### WHAT IS NEEDED
Emit the data below verbatim, stripping out any pictures.

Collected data
++++++++++++++++++++
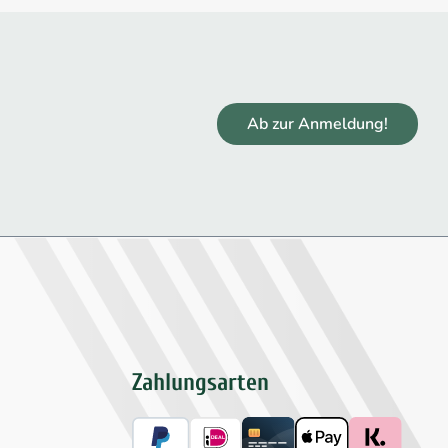
Ab zur Anmeldung!
Zahlungsarten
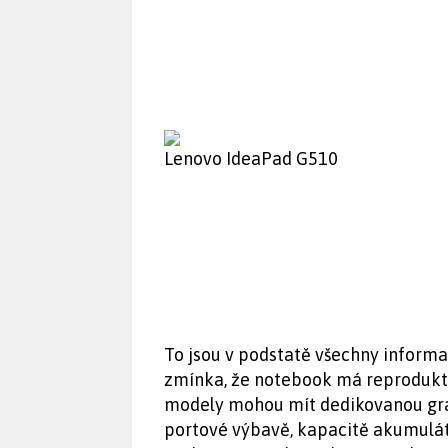
Lenovo IdeaPad G510
To jsou v podstatě všechny informac
zmínka, že notebook má reproduktor
modely mohou mít dedikovanou gr
portové výbavě, kapacitě akumulát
++++++++++++++++++++
### WRITTEN ANSWER
Ab zur Anmeldung!
Zahlungsarten
Lenovo IdeaPad G510
To jsou v podstatě všechny informac
zmínka, že notebook má reproduktor
modely mohou mít dedikovanou gr
portové výbavě, kapacitě akumulát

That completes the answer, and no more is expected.